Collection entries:
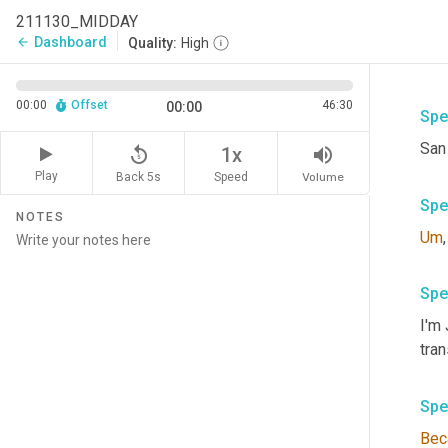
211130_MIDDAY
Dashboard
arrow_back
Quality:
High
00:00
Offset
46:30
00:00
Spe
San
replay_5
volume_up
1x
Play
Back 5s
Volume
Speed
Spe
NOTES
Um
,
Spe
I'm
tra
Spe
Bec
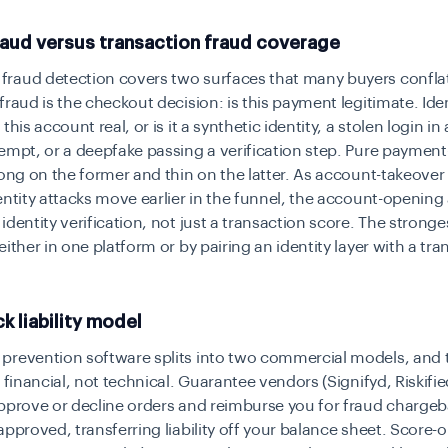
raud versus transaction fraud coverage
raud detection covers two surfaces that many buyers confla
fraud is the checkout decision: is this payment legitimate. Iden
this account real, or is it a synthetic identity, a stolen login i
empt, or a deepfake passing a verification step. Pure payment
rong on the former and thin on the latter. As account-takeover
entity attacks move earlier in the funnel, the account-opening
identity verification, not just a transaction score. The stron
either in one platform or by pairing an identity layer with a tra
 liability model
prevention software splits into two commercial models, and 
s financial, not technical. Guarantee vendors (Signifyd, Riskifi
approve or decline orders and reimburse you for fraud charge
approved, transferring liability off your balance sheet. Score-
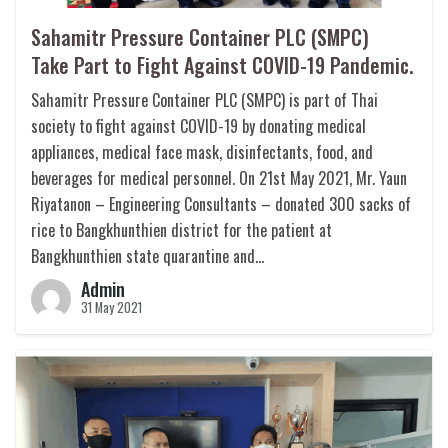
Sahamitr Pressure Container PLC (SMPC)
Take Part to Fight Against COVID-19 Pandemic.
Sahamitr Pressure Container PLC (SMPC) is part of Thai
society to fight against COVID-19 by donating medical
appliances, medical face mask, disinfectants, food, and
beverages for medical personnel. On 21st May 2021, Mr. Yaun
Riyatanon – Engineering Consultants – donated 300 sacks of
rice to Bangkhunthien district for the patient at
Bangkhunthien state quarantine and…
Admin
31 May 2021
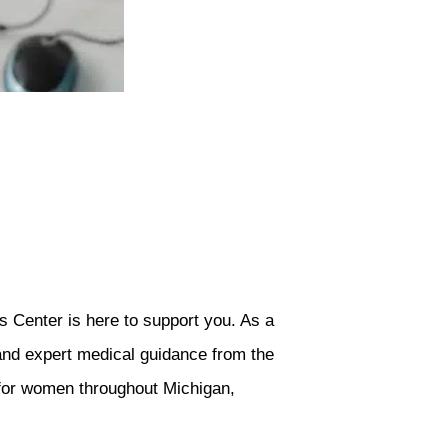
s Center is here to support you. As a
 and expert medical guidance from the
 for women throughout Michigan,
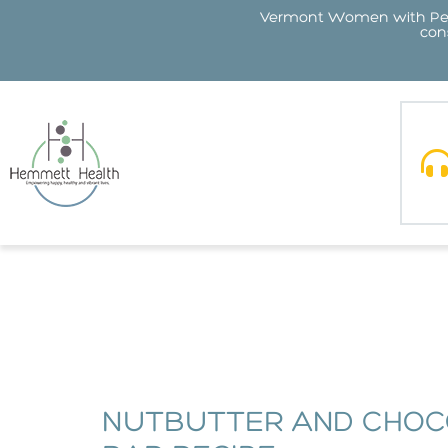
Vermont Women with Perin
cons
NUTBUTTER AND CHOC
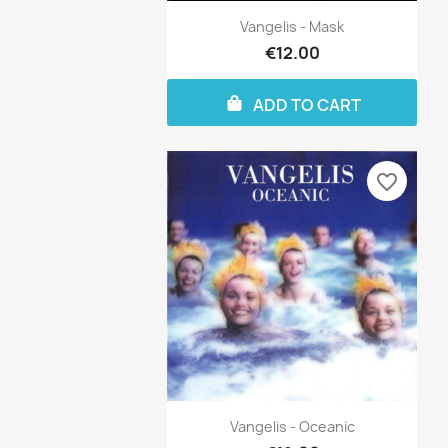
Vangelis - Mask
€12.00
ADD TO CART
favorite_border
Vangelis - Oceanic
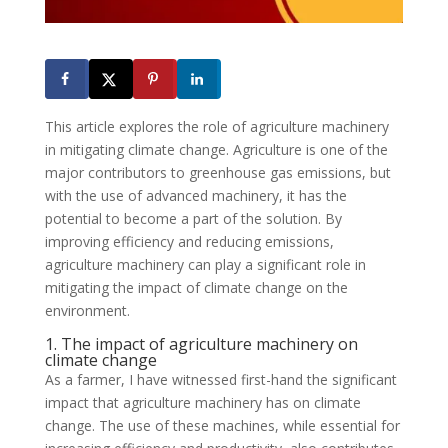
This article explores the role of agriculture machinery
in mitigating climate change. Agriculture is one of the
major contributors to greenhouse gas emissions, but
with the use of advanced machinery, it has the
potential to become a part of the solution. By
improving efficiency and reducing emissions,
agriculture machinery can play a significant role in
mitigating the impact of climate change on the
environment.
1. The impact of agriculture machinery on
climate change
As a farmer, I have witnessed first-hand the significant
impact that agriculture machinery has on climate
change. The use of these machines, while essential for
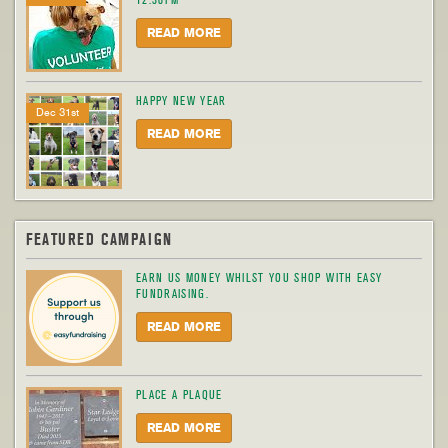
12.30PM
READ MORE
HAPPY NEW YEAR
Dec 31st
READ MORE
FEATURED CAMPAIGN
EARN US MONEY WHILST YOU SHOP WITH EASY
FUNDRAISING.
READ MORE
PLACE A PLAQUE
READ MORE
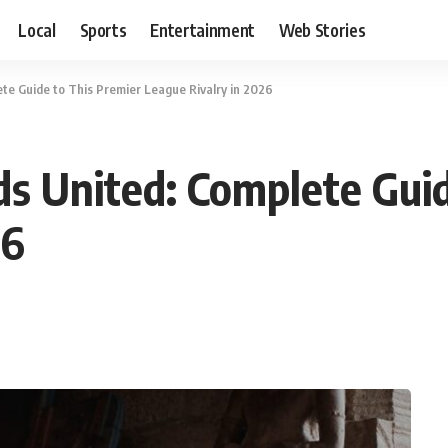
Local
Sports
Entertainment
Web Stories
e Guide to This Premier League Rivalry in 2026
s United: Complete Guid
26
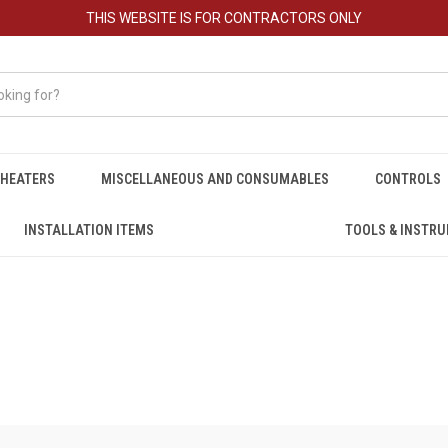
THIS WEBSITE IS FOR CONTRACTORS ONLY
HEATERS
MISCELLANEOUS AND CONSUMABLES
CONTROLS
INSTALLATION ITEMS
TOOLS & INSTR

Exercise details: Set down the records above word for word, from the first line through the line containing "rong on the", both included; leave out the pictures.

Response:
211130_MIDDAY
Dashboard
arrow_back
Quality:
High
00:00
Offset
46:30
00:00
Spe
San
replay_5
volume_up
1x
Play
Back 5s
Volume
Speed
Spe
NOTES
Um
,
Spe
I'm
tra
Spe
Bec
raud versus transaction fraud coverage
raud detection covers two surfaces that many buyers confla
fraud is the checkout decision: is this payment legitimate. Iden
this account real, or is it a synthetic identity, a stolen login i
empt, or a deepfake passing a verification step. Pure payment
rong on the former and thin on the latter. As account-takeover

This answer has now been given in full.